メキシコ料理の店 ラ・カシータ/Restaourante La Casita Cocina Mexicana

オーナーシェフのコラム

第14章

思いがけない依頼から食の融合

2003年、夏、陶芸備前焼きの郷、岡山日生(ひなせ)の町に我国唯一の中南米美術館が開館した。理事長の森下氏とは30年来の懇意な間柄である。記念式典のイベントで東大の増田義郎教授や京都外大の大垣教授が講演される中、自分も料理講習を依頼された。3日間、計5回の実習は好評を博し、帰路につこうとした時の事だった。何人かの受講者に呼び止められ、「先生はお好み焼きに関心がありますか?」と問われたのである。話をよく聞いてみると、日生は国内でも有数のお好み焼きの地で、生牡蠣をふんだんに使った「カキお好み」で日本一を獲得した名誉ある場所だった。彼らはそれぞれにお好み焼き店の経営者達で、冬は生牡蠣の看板メニューがあるが夏に出す物が無い、「メキシカンテイストのお好み焼きが出来ませんか?」との相談だった。瞬間、頭の中を過(よぎ)るものがあったので、構想をまとめて又、来月来ますと約束をして別れた。帰りの飛行機の席では疲れも忘れてあれこれと想いを巡らし、楽しくて仕方が無かったのを覚えている。翌月、再び日生を訪れ、20名近く集まられた店主達に具体的な内容を話し、協議の末、代表店の一軒を借り、実現に向けての1日講習を行う事が決定した。

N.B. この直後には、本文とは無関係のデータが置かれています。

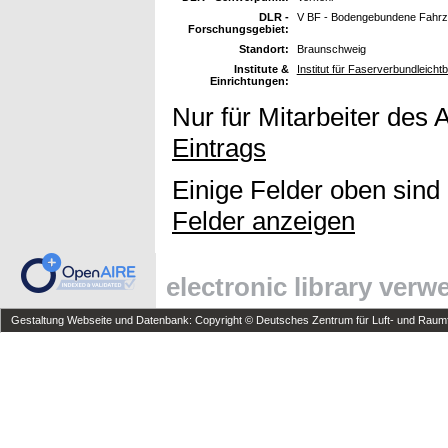
DLR -
V BF - Bodengebundene Fahr
Forschungsgebiet:
Standort:
Braunschweig
Institute &
Institut für Faserverbundleich
Einrichtungen:
Nur für Mitarbeiter des 
Eintrags
Einige Felder oben sind
Felder anzeigen
electronic library ver
Gestaltung Webseite und Datenbank: Copyright © Deutsches Zentrum für Luft- und Raumfa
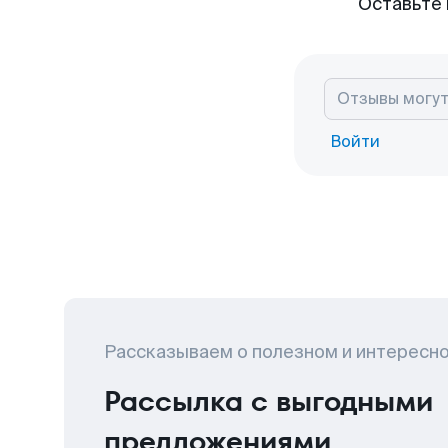
Оставьте 
Войти
Рассказываем о полезном и интересн
Рассылка с выгодными
предложениями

2週間後、店に溢れる人々の中にNHK岡山と中国テレビのカメラマン、リポーター達が居たのには驚いた。森下氏の計らいでニュース報道になるのだそうだ。カメラが回り始め、講習がスタートした。解説をしながら、お好み焼きの生地にとうもろこし粉を混ぜ、キャベツでは無く刻みレタスを加えたあたりからざわついていた店内は静かになり、メモを取る音とリポーターの囁くような肉声だけがかすかに響いていた。生地を熱く焼けた鉄板に何枚も広げ、具材は小海老とサイコロ状に切ったチーズ、アボカド、そして薄切りにしたベーコン。極めつけのソースはトマト、香味野菜をベースにスモークしたメキシコ唐辛子のチレ・チポトレを合わせたピリ辛のもの。ソースを塗ったらガスバーナーで上から焼いてゆく。美味しそうな匂いが立ち込めた段階で「試食をどうぞ!」と促した。一様に感嘆の声があがっている中、報道人も仕事を忘れてカメラが止まっていた。良かった、気に入ってもらえた。全身に安堵の気持ちが充満していた。その夜のニュースだけで無く、後日、ローカル番組に何度も呼ばれて出来栄えを披露した店主達のおかげで一躍有名になった店は一年後の夏、1時間待ちの行列が出来ていますと知らせて来た。